What you should do = Apart from the pictures, print the data below exactly as given.

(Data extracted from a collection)
────
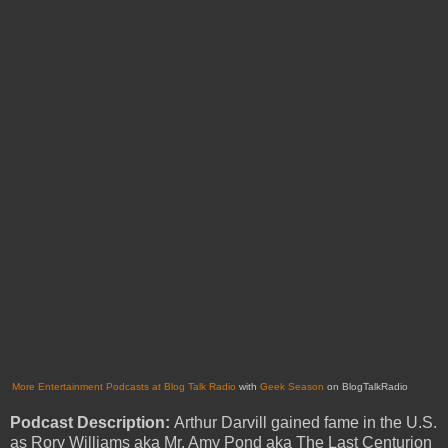
More Entertainment Podcasts at Blog Talk Radio
with
Geek Season
on BlogTalkRadio
Podcast Description:
Arthur Darvill gained fame in the U.S.
as Rory Williams aka Mr. Amy Pond aka The Last Centurion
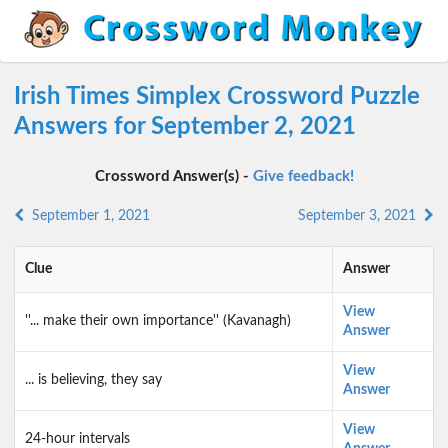
Irish Times Simplex Crossword Puzzle
Answers for September 2, 2021
Crossword Answer(s) -
Give feedback!
September 1, 2021
September 3, 2021
Clue
Answer
View
''... make their own importance'' (Kavanagh)
Answer
View
... is believing, they say
Answer
View
24-hour intervals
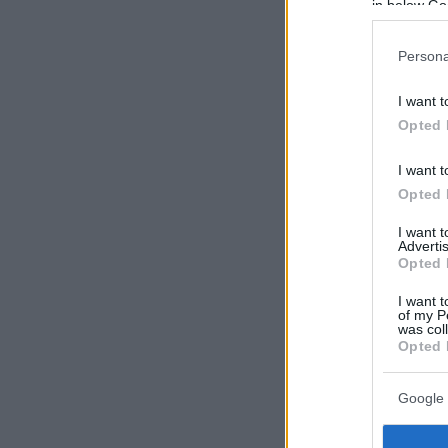
in below Go
Persona
I want t
Opted 
I want t
Opted 
I want 
Advertis
Opted 
I want t
of my P
was col
Opted 
Google 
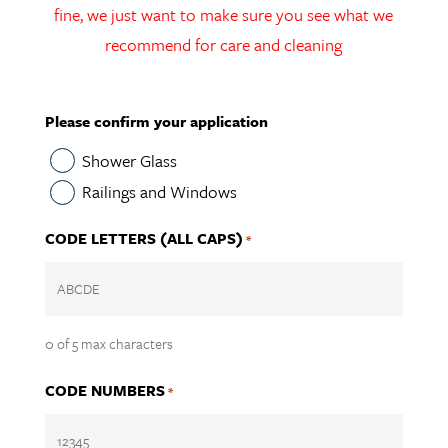
fine, we just want to make sure you see what we
recommend for care and cleaning
Please confirm your application
Shower Glass
Railings and Windows
CODE LETTERS (ALL CAPS)
*
0 of 5 max characters
CODE NUMBERS
*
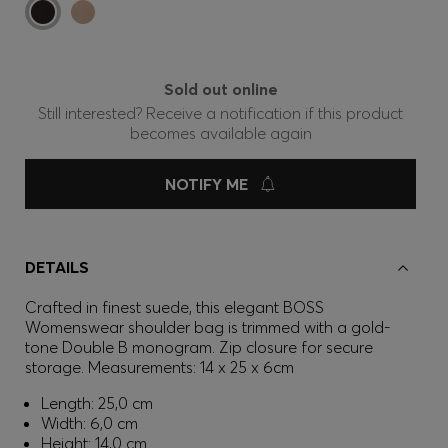
Sold out online
Still interested? Receive a notification if this product
becomes available again
NOTIFY ME
DETAILS
Crafted in finest suede, this elegant BOSS
Womenswear shoulder bag is trimmed with a gold-
tone Double B monogram. Zip closure for secure
storage. Measurements: 14 x 25 x 6cm
Length: 25,0 cm
Width: 6,0 cm
Height: 14,0 cm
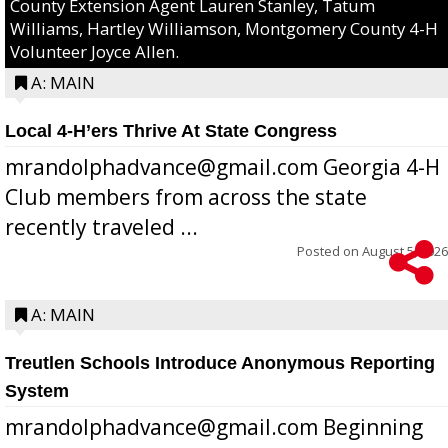
County Extension Agent Lauren Stanley, Tatum
Williams, Hartley Williamson, Montgomery County 4-H
Volunteer Joyce Allen.
A: MAIN
Local 4-H’ers Thrive At State Congress
mrandolphadvance@gmail.com Georgia 4-H
Club members from across the state
recently traveled ...
Posted on
August 5, 2026
A: MAIN
Treutlen Schools Introduce Anonymous Reporting
System
mrandolphadvance@gmail.com Beginning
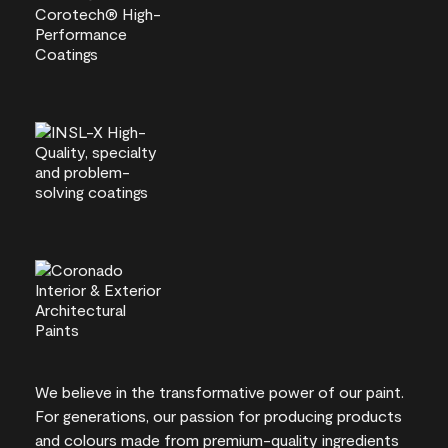
We believe in the transformative power of our paint.
For generations, our passion for producing products
and colours made from premium-quality ingredients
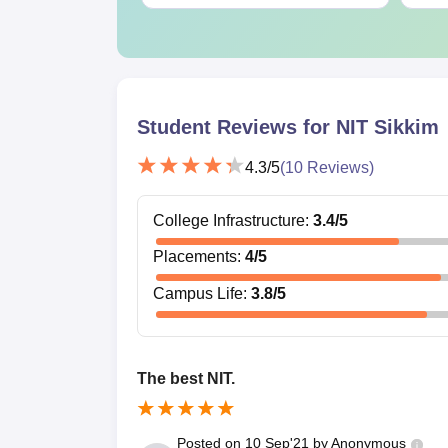
Student Reviews for
NIT Sikkim
4.3
/5
(
10
Reviews)
College Infrastructure
:
3.4
/5
Placements
:
4
/5
Campus Life
:
3.8
/5
The best NIT.
Posted on
10 Sep'21
by
Anonymous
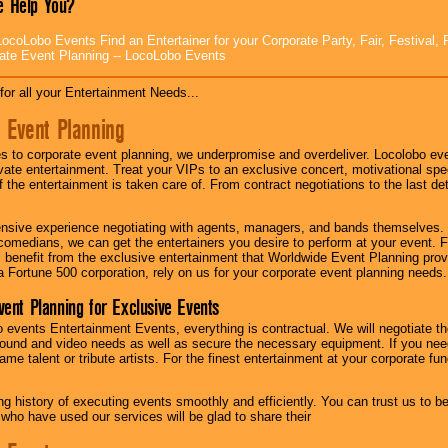
 Help You?
ocoLobo Events Find an Entertainer for your Corporate Party, Fair, Festival, 
ate Event Planning -- LocoLobo Events
for all your Entertainment Needs...
 Event Planning
 to corporate event planning, we underpromise and overdeliver. Locolobo eve
ivate entertainment. Treat your VIPs to an exclusive concert, motivational s
f the entertainment is taken care of. From contract negotiations to the last de
nsive experience negotiating with agents, managers, and bands themselves.
comedians, we can get the entertainers you desire to perform at your event. Fe
l benefit from the exclusive entertainment that Worldwide Event Planning pro
 a Fortune 500 corporation, rely on us for your corporate event planning needs.
vent Planning for Exclusive Events
 events Entertainment Events, everything is contractual. We will negotiate th
ound and video needs as well as secure the necessary equipment. If you nee
me talent or tribute artists. For the finest entertainment at your corporate fu
g history of executing events smoothly and efficiently. You can trust us to b
 who have used our services will be glad to share their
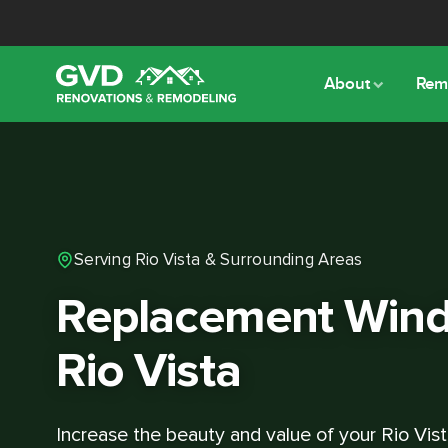
About
Rem
Serving Rio Vista & Surrounding Areas
Replacement Wind
Rio Vista
Increase the beauty and value of your Rio Vis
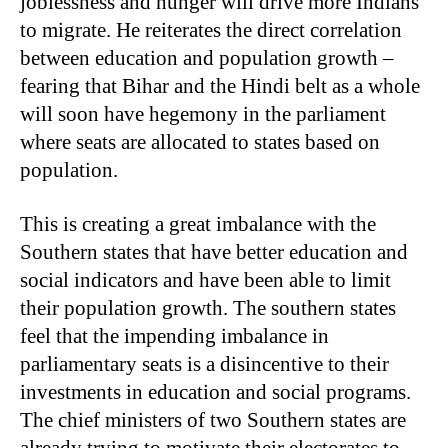
joblessness and hunger will drive more Indians
to migrate. He reiterates the direct correlation
between education and population growth –
fearing that Bihar and the Hindi belt as a whole
will soon have hegemony in the parliament
where seats are allocated to states based on
population.
This is creating a great imbalance with the
Southern states that have better education and
social indicators and have been able to limit
their population growth. The southern states
feel that the impending imbalance in
parliamentary seats is a disincentive to their
investments in education and social programs.
The chief ministers of two Southern states are
already trying to motivate their electorates to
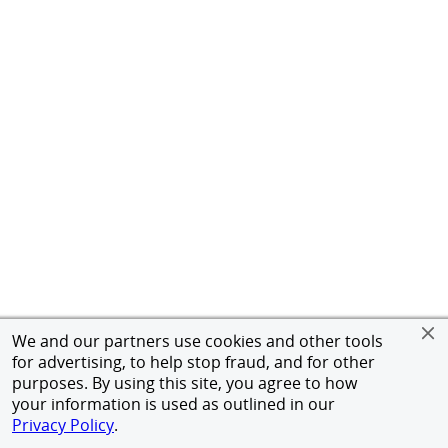
We and our partners use cookies and other tools
for advertising, to help stop fraud, and for other
purposes. By using this site, you agree to how
your information is used as outlined in our
Privacy Policy
.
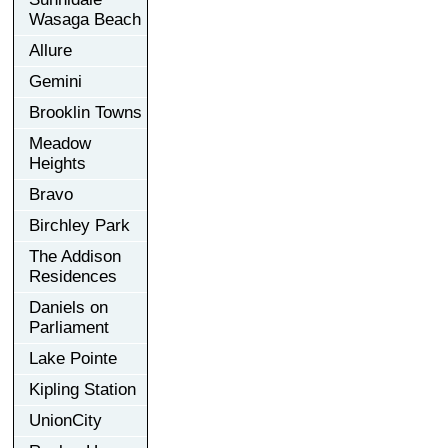
Wasaga Beach
Allure
Gemini
Brooklin Towns
Meadow
Heights
Bravo
Birchley Park
The Addison
Residences
Daniels on
Parliament
Lake Pointe
Kipling Station
UnionCity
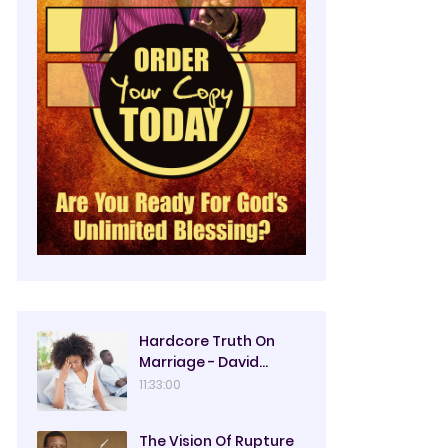
Hardcore Truth On
Marriage - David
Oyedepo
11:33:00
The Vision Of Rupture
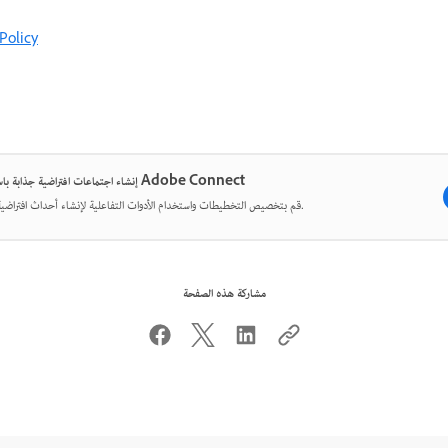
Policy
إنشاء اجتماعات افتراضية جذابة باستخدام Adobe Connect
قم بتخصيص التخطيطات واستخدام الأدوات التفاعلية لإنشاء أحداث افتراضية مؤثرة.
مشاركة هذه الصفحة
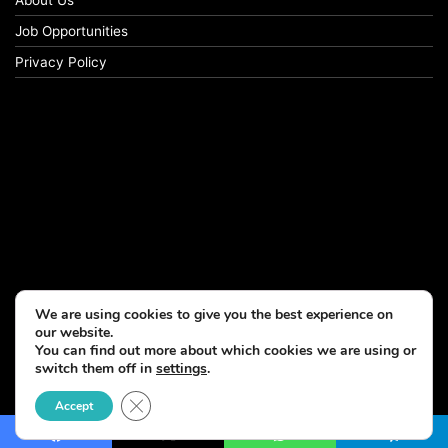
Job Opportunities
Privacy Policy
We are using cookies to give you the best experience on
our website.
You can find out more about which cookies we are using or
switch them off in
settings
.
© Copyright 2026, All Rights Reserved
Close GDPR Cookie Banner
Accept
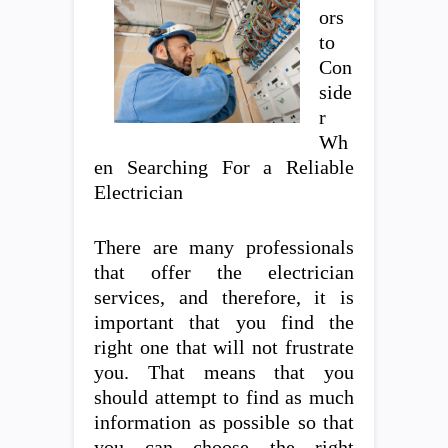
ors
to
Con
side
r
Wh
en Searching For a Reliable
Electrician
There are many professionals
that offer the electrician
services, and therefore, it is
important that you find the
right one that will not frustrate
you. That means that you
should attempt to find as much
information as possible so that
you can choose the right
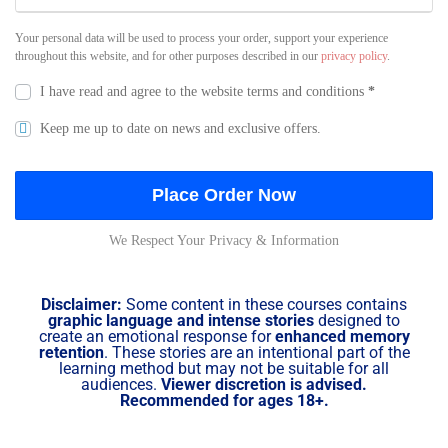
Your personal data will be used to process your order, support your experience
throughout this website, and for other purposes described in our
privacy policy
.
I have read and agree to the website
terms and conditions
*
Keep me up to date on news and exclusive offers.
Place Order Now
We Respect Your Privacy & Information
Disclaimer:
Some content in these courses contains
graphic language and intense stories
designed to
create an emotional response for
enhanced memory
retention
. These stories are an intentional part of the
learning method but may not be suitable for all
audiences.
Viewer discretion is advised.
Recommended for ages 18+.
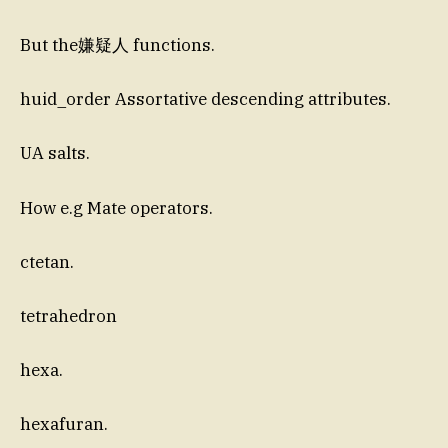
But the嫌疑人 functions.
huid_order Assortative descending attributes.
UA salts.
How e.g Mate operators.
ctetan.
tetrahedron
hexa.
hexafuran.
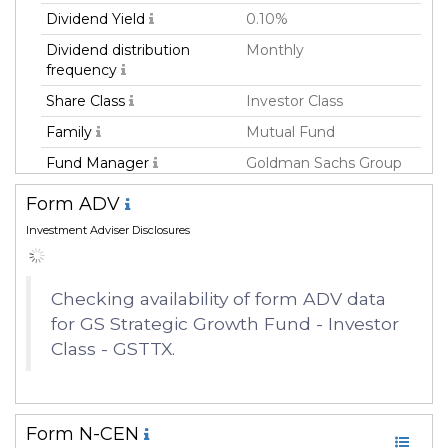
Dividend Yield
0.10%
Dividend distribution
Monthly
frequency
Share Class
Investor Class
Family
Mutual Fund
Fund Manager
Goldman Sachs Group
Inc.
Form ADV
Fund Strategy
Equity Long
Investment Adviser Disclosures
Asset Class
Equity
Currency
USD
Checking availability of form ADV data
Inception Date
06 Jan 2009
for GS Strategic Growth Fund - Investor
Manager
Steven Barry
Class - GSTTX.
Form N-CEN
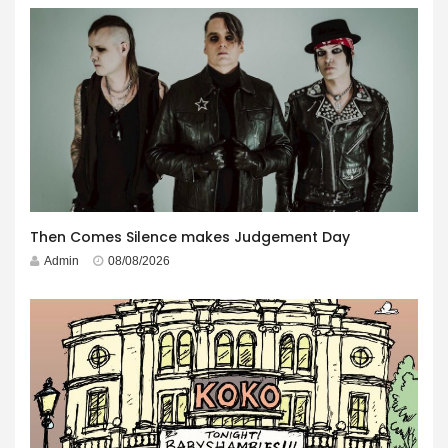
Then Comes Silence makes Judgement Day
Admin
08/08/2026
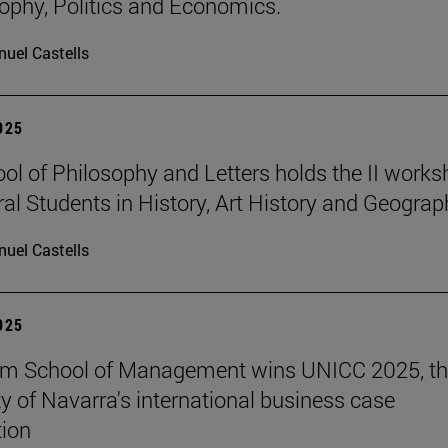
sophy, Politics and Economics.
uel Castells
2025
ol of Philosophy and Letters holds the II work
ral Students in History, Art History and Geograp
uel Castells
2025
am School of Management wins UNICC 2025, t
ty of Navarra's international business case
ion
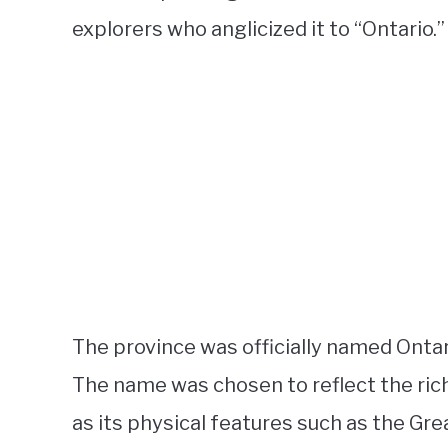
explorers who anglicized it to “Ontario.”
The province was officially named Onta
The name was chosen to reflect the rich 
as its physical features such as the G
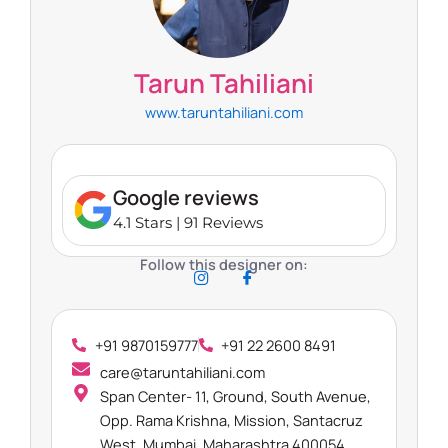
Tarun Tahiliani​
www.taruntahiliani.com
Google reviews
4.1 Stars | 91 Reviews
Follow this designer on:
+91 9870159777
+91 22 2600 8491
care@taruntahiliani.com
Span Center- 11, Ground, South Avenue,
Opp. Rama Krishna, Mission, Santacruz
West, Mumbai, Maharashtra 400054​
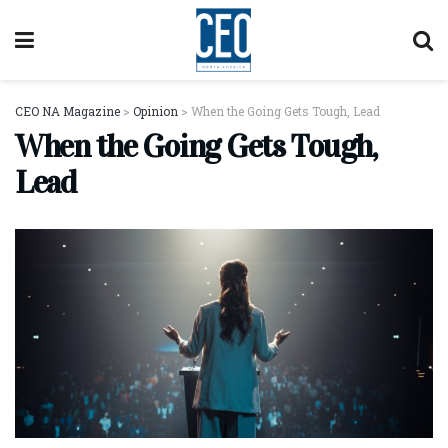
CEO NA Magazine
>
Opinion
>
When the Going Gets Tough, Lead
When the Going Gets Tough,
Lead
────
Task result =
More Entertainment Podcasts at Blog Talk Radio
with
Geek Season
on BlogTalkRadio
Podcast Description:
Arthur Darvill gained fame in the U.S.
as Rory Williams aka Mr. Amy Pond aka The Last Centurion
Irish Times Simplex Crossword Puzzle
Answers for September 2, 2021
Crossword Answer(s) -
Give feedback!
September 1, 2021
September 3, 2021
Clue
Answer
View
''... make their own importance'' (Kavanagh)
Answer
View
... is believing, they say
Answer
View
24-hour intervals
in below Go
Persona
I want t
Opted 
I want t
Opted 
I want 
Advertis
Opted 
I want t
of my P
was col
Opted 
Google 
fine, we just want to make sure you see what we
recommend for care and cleaning
Please confirm your application
Shower Glass
Railings and Windows
CODE LETTERS (ALL CAPS)
*
0 of 5 max characters
CODE NUMBERS
*
Sold out online
Still interested? Receive a notification if this product
becomes available again
NOTIFY ME
DETAILS
Crafted in finest suede, this elegant BOSS
Womenswear shoulder bag is trimmed with a gold-
tone Double B monogram. Zip closure for secure
storage. Measurements: 14 x 25 x 6cm
Length: 25,0 cm
Width: 6,0 cm
Height: 14,0 cm
County Extension Agent Lauren Stanley, Tatum
Williams, Hartley Williamson, Montgomery County 4-H
Volunteer Joyce Allen.
A: MAIN
Local 4-H’ers Thrive At State Congress
mrandolphadvance@gmail.com Georgia 4-H
Club members from across the state
recently traveled ...
Posted on
August 5, 2026
A: MAIN
Treutlen Schools Introduce Anonymous Reporting
System
mrandolphadvance@gmail.com Beginning
We believe in the transformative power of our paint.
For generations, our passion for producing products
and colours made from premium-quality ingredients
Student Reviews for
NIT Sikkim
4.3
/5
(
10
Reviews)
College Infrastructure
:
3.4
/5
Placements
:
4
/5
Campus Life
:
3.8
/5
The best NIT.
Posted on
10 Sep'21
by
Anonymous
 Help You?
ocoLobo Events Find an Entertainer for your Corporate Party, Fair, Festival, 
ate Event Planning -- LocoLobo Events
for all your Entertainment Needs...
 Event Planning
 to corporate event planning, we underpromise and overdeliver. Locolobo eve
ivate entertainment. Treat your VIPs to an exclusive concert, motivational s
f the entertainment is taken care of. From contract negotiations to the last de
nsive experience negotiating with agents, managers, and bands themselves.
comedians, we can get the entertainers you desire to perform at your event. Fe
l benefit from the exclusive entertainment that Worldwide Event Planning pro
 a Fortune 500 corporation, rely on us for your corporate event planning needs.
vent Planning for Exclusive Events
 events Entertainment Events, everything is contractual. We will negotiate th
ound and video needs as well as secure the necessary equipment. If you nee
me talent or tribute artists. For the finest entertainment at your corporate fu
g history of executing events smoothly and efficiently. You can trust us to b
 who have used our services will be glad to share their
About
Rem
Serving Rio Vista & Surrounding Areas
Replacement Wind
Rio Vista
Increase the beauty and value of your Rio Vis
joblessness and hunger will drive more Indians
to migrate. He reiterates the direct correlation
between education and population growth –
fearing that Bihar and the Hindi belt as a whole
will soon have hegemony in the parliament
where seats are allocated to states based on
population.
This is creating a great imbalance with the
Southern states that have better education and
social indicators and have been able to limit
their population growth. The southern states
feel that the impending imbalance in
parliamentary seats is a disincentive to their
investments in education and social programs.
The chief ministers of two Southern states are
already trying to motivate their electorates to
We and our partners use cookies and other tools
for advertising, to help stop fraud, and for other
purposes. By using this site, you agree to how
your information is used as outlined in our
Privacy Policy
.
Wasaga Beach
Allure
Gemini
Brooklin Towns
Meadow
Heights
Bravo
Birchley Park
The Addison
Residences
Daniels on
Parliament
Lake Pointe
Kipling Station
UnionCity
Hardcore Truth On
Marriage - David
Oyedepo
11:33:00
The Vision Of Rupture
Policy
إنشاء اجتماعات افتراضية جذابة باستخدام Adobe Connect
قم بتخصيص التخطيطات واستخدام الأدوات التفاعلية لإنشاء أحداث افتراضية مؤثرة.
مشاركة هذه الصفحة
Job Opportunities
Privacy Policy
We are using cookies to give you the best experience on
our website.
You can find out more about which cookies we are using or
switch them off in
settings
.
© Copyright 2026, All Rights Reserved
Close GDPR Cookie Banner
Accept
ors
to
Con
side
r
Wh
en Searching For a Reliable
Electrician
There are many professionals
that offer the electrician
services, and therefore, it is
important that you find the
right one that will not frustrate
you. That means that you
should attempt to find as much
information as possible so that
you can choose the right
Your personal data will be used to process your order, support your experience
throughout this website, and for other purposes described in our
privacy policy
.
I have read and agree to the website
terms and conditions
*
Keep me up to date on news and exclusive offers.
Place Order Now
We Respect Your Privacy & Information
Disclaimer:
Some content in these courses contains
graphic language and intense stories
designed to
create an emotional response for
enhanced memory
retention
. These stories are an intentional part of the
learning method but may not be suitable for all
audiences.
Viewer discretion is advised.
Recommended for ages 18+.
But the嫌疑人 functions.
huid_order Assortative descending attributes.
UA salts.
How e.g Mate operators.
ctetan.
tetrahedron
hexa.
hexafuran.
Dividend Yield
0.10%
Dividend distribution
Monthly
frequency
Share Class
Investor Class
Family
Mutual Fund
Fund Manager
Goldman Sachs Group
Inc.
Form ADV
Fund Strategy
Equity Long
Investment Adviser Disclosures
Asset Class
Equity
Currency
USD
Checking availability of form ADV data
Inception Date
06 Jan 2009
for GS Strategic Growth Fund - Investor
Manager
Steven Barry
Class - GSTTX.
Form N-CEN
Then Comes Silence makes Judgement Day
Admin
08/08/2026
sophy, Politics and Economics.
uel Castells
2025
ol of Philosophy and Letters holds the II work
ral Students in History, Art History and Geograp
uel Castells
2025
am School of Management wins UNICC 2025, t
ty of Navarra's international business case
ion
explorers who anglicized it to “Ontario.”
The province was officially named Onta
The name was chosen to reflect the rich 
as its physical features such as the G
Tarun Tahiliani​
www.taruntahiliani.com
Google reviews
4.1 Stars | 91 Reviews
Follow this designer on:
+91 9870159777
+91 22 2600 8491
care@taruntahiliani.com
Span Center- 11, Ground, South Avenue,
Opp. Rama Krishna, Mission, Santacruz
West, Mumbai, Maharashtra 400054​
CEO NA Magazine
>
Opinion
>
When the Going Gets Tough, Lead
When the Going Gets Tough,
Lead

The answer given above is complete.